### PROMPT
Copy the lines below verbatim, beginning with the line that includes "Mattermost Personal Token?" and continuing to the end; leave out everything before it.

### DATA
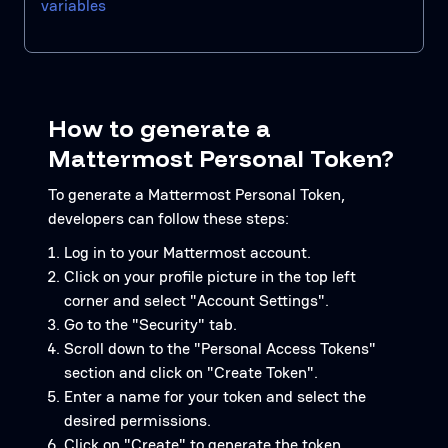
variables
How to generate a
Mattermost Personal Token?
To generate a Mattermost Personal Token,
developers can follow these steps:
Log in to your Mattermost account.
Click on your profile picture in the top left
corner and select "Account Settings".
Go to the "Security" tab.
Scroll down to the "Personal Access Tokens"
section and click on "Create Token".
Enter a name for your token and select the
desired permissions.
Click on "Create" to generate the token.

### ANSWER BOX
Mattermost Personal Token?
To generate a Mattermost Personal Token,
developers can follow these steps:
Log in to your Mattermost account.
Click on your profile picture in the top left
corner and select "Account Settings".
Go to the "Security" tab.
Scroll down to the "Personal Access Tokens"
section and click on "Create Token".
Enter a name for your token and select the
desired permissions.
Click on "Create" to generate the token.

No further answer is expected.